Yemen's drone ban decision may intensify political divides in Sana'a
Yemen's parliament has officially passed a law that bans drone strikes, according to Agence France-Presse.
"Lawmakers have voted to ban drone strikes in Yemen," Yemen's state news agency SABA reported after a parliamentary meeting Sunday.
While in session, the parliament stressed "the importance of protecting all citizens from any aggression" and "the importance of preserving the sovereignty of Yemeni air space."
The parliament's decision follows a drone attack in Bayda that killed 17 people, most of whom were civilians. The dead were participating in a wedding motorcade when the drone attack occurred.
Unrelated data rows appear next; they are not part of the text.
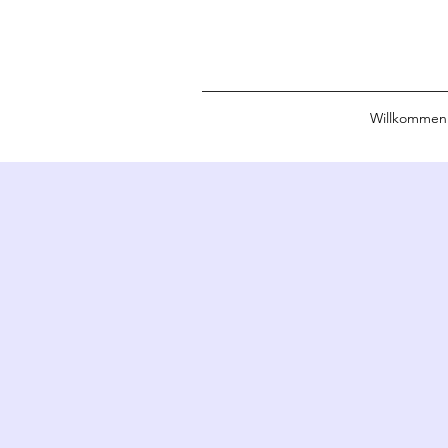
Willkommen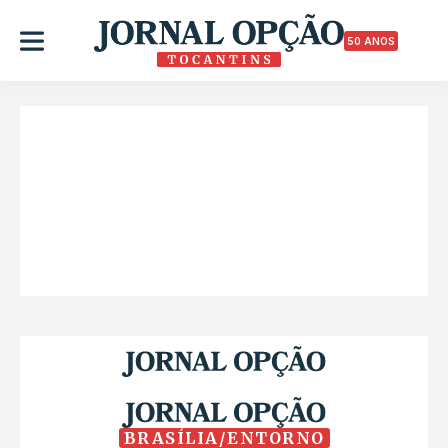
50 ANOS
BRASÍLIA/ENTORNO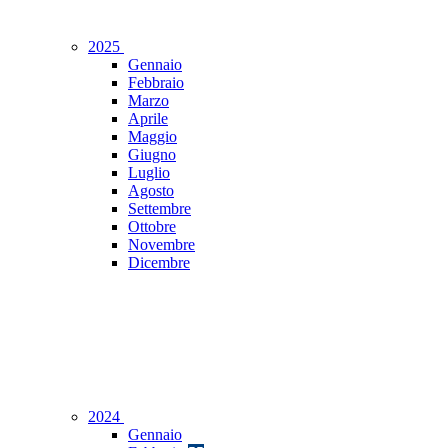
2025
Gennaio
Febbraio
Marzo
Aprile
Maggio
Giugno
Luglio
Agosto
Settembre
Ottobre
Novembre
Dicembre
2024
Gennaio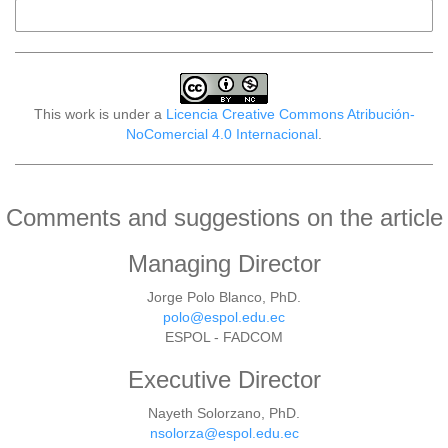
More Citation Formats
This work is under a
Licencia Creative Commons Atribución-
NoComercial 4.0 Internacional
.
Comments and suggestions on the article
Managing Director
Jorge Polo Blanco, PhD.
polo@espol.edu.ec
ESPOL - FADCOM
Executive Director
Nayeth Solorzano, PhD.
nsolorza@espol.edu.ec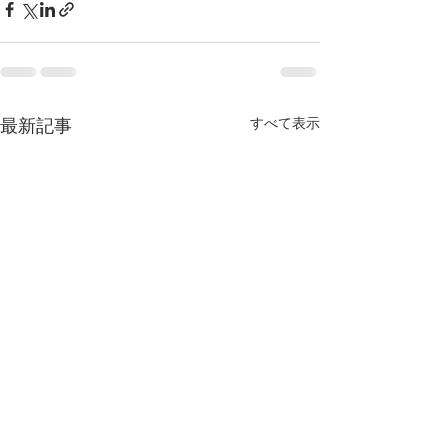
最新記事
すべて表示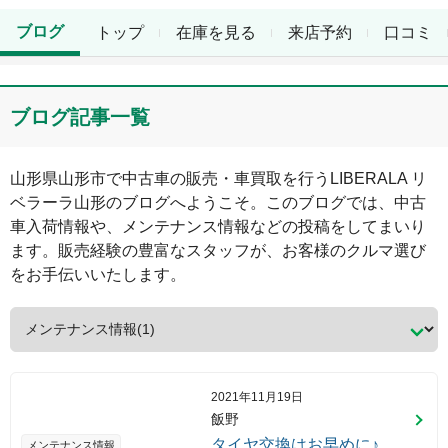
ブログ
トップ
在庫を見る
来店予約
口コミ
ブログ記事一覧
山形県
山形市
で中古車の販売・車買取を行う
LIBERALA リ
ベラーラ山形
のブログへようこそ。このブログでは、中古
車入荷情報や、メンテナンス情報などの投稿をしてまいり
ます。販売経験の豊富なスタッフが、お客様のクルマ選び
をお手伝いいたします。
2021年11月19日
飯野
タイヤ交換はお早めに♪
メンテナンス情報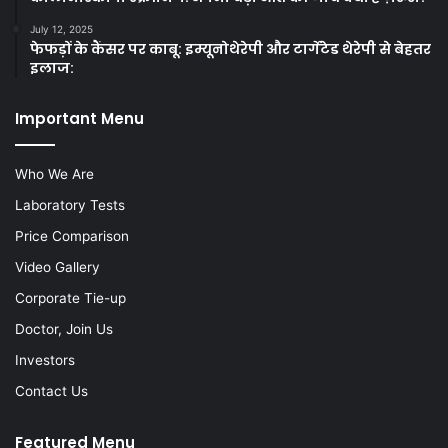
July 12, 2025
फेफड़ों के कैंसर पर काबू: इम्यूनोथेरेपी और टार्गेटेड थेरेपी से बेहतर
इलाज:
Important Menu
Who We Are
Laboratory Tests
Price Comparison
Video Gallery
Corporate Tie-up
Doctor, Join Us
Investors
Contact Us
Featured Menu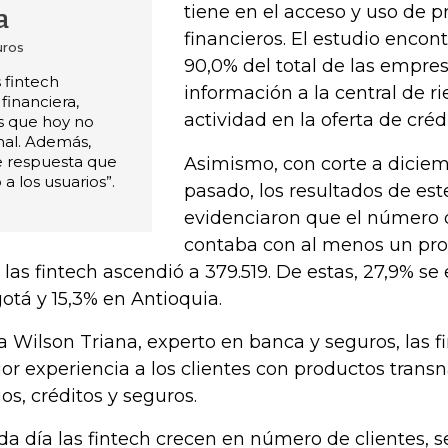
tiene en el acceso y uso de 
a
financieros. El estudio enco
uros
90,0% del total de las empre
s fintech
información a la central de r
financiera,
actividad en la oferta de crédi
os que hoy no
onal. Además,
e respuesta que
Asimismo, con corte a dicie
a los usuarios”.
pasado, los resultados de este
evidenciaron que el número 
contaba con al menos un pro
 las fintech ascendió a 379.519. De estas, 27,9% s
otá y 15,3% en Antioquia.
a Wilson Triana, experto en banca y seguros, las f
or experiencia a los clientes con productos tran
os, créditos y seguros.
da día las fintech crecen en número de clientes, s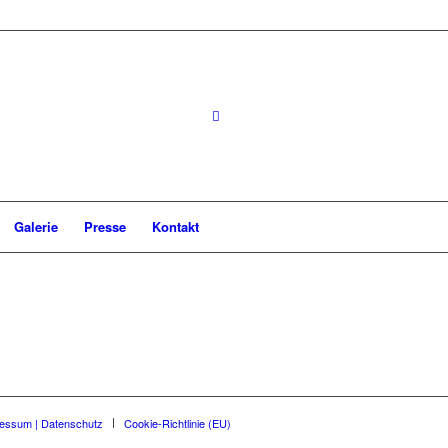
Galerie
Presse
Kontakt
essum | Datenschutz
Cookie-Richtlinie (EU)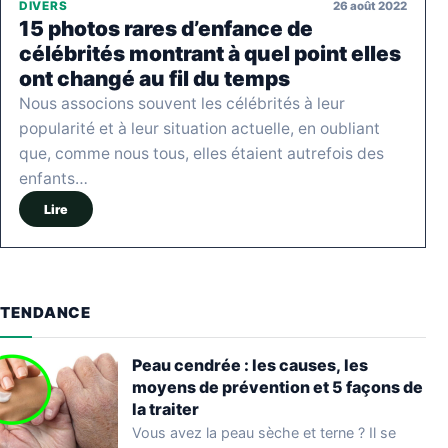
26 août 2022
DIVERS
15 photos rares d’enfance de
célébrités montrant à quel point elles
ont changé au fil du temps
Nous associons souvent les célébrités à leur
popularité et à leur situation actuelle, en oubliant
que, comme nous tous, elles étaient autrefois des
enfants…
Lire
TENDANCE
Peau cendrée : les causes, les
moyens de prévention et 5 façons de
la traiter
Vous avez la peau sèche et terne ? Il se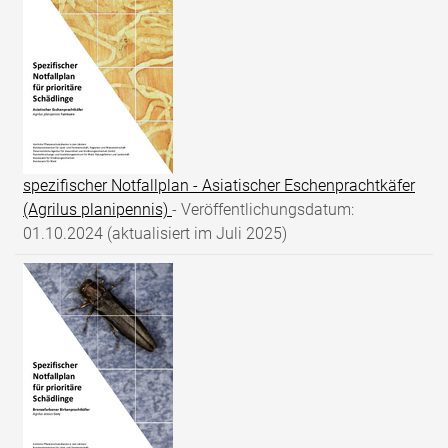
spezifischer Notfallplan - Asiatischer Eschenprachtkäfer
(Agrilus planipennis)
- Veröffentlichungsdatum:
01.10.2024 (aktualisiert im Juli 2025)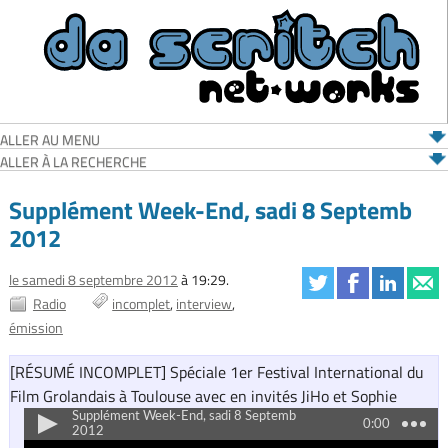
ALLER AU MENU
ALLER À LA RECHERCHE
Supplément Week-End, sadi 8 Septemb
2012
le samedi 8 septembre 2012
à 19:29.
Radio
incomplet
interview
émission
[RÉSUMÉ INCOMPLET] Spéciale 1er Festival International du
Film Grolandais à Toulouse avec en invités JiHo et Sophie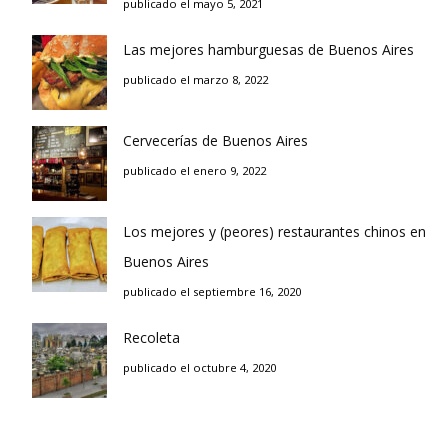
publicado el mayo 5, 2021
Las mejores hamburguesas de Buenos Aires
publicado el marzo 8, 2022
Cervecerías de Buenos Aires
publicado el enero 9, 2022
Los mejores y (peores) restaurantes chinos en
Buenos Aires
publicado el septiembre 16, 2020
Recoleta
publicado el octubre 4, 2020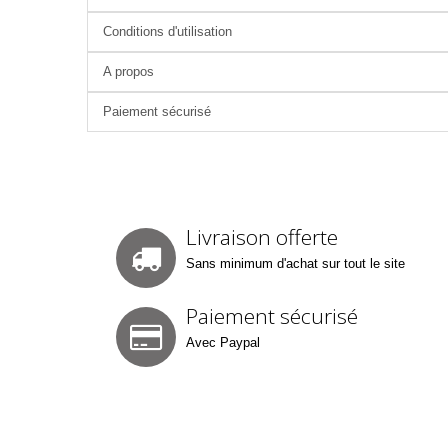
Conditions d'utilisation
A propos
Paiement sécurisé
Livraison offerte
Sans minimum d'achat sur tout le site
Paiement sécurisé
Avec Paypal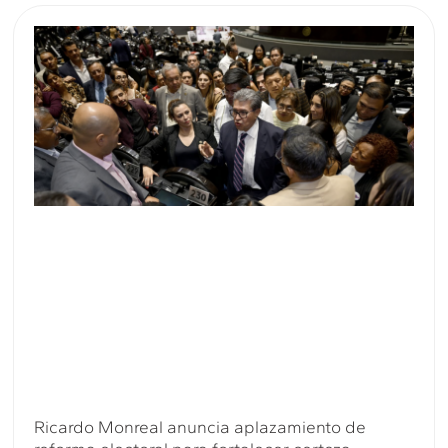
Ricardo Monreal anuncia aplazamiento de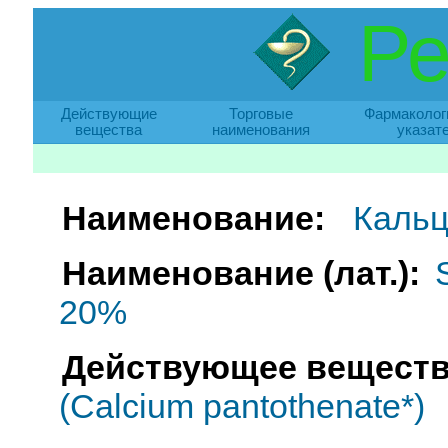
Ре
Действующие
Торговые
Фармаколог
вещества
наименования
указат
Наименование:
Кальц
Наименование (лат.):
20%
Действующее веществ
(Calcium pantothenate*)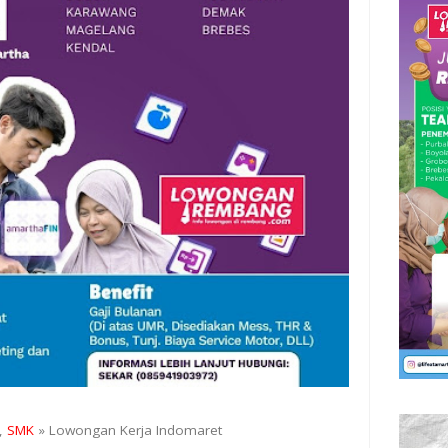
,
SMK
» Lowongan Kerja Indomaret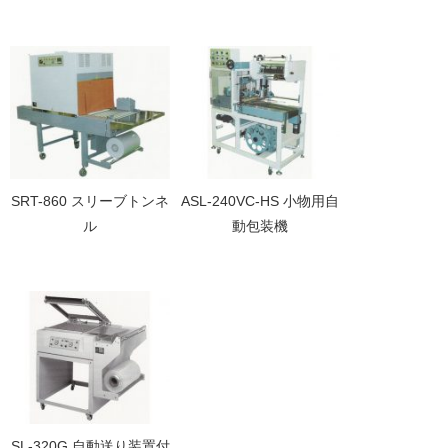
SRT-860 スリーブトンネ
ASL-240VC-HS 小物用自
ル
動包装機
SL-320G 自動送り装置付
The Supreme Security Committee issued a statement claiming that the drone was targeting one of the cars belonging to Al Qaeda personnel that was part of the motorcade. However, security forces have said that the two missiles launched from the drone have killed mostly civilians.
The deaths have subsequently led to protests, with relatives of the dead demanding compensation and official apologies.
The US military is largely responsible--and notorious--for launching the drone attacks in Yemen as part of the country's campaign against Al-Qaeda. The US has allegedly "intensified" its campaign this year with more frequent drones launches as well.
"If the government fails to stop American planes from... bombing the people of Yemen, then it has no rule over us," tribal chief Ahmad al-Salmani told AFP on Saturday.
In an already divided state, the parliament's drone ban may-or may not exacerbate an already political shaky situation in Sana'a.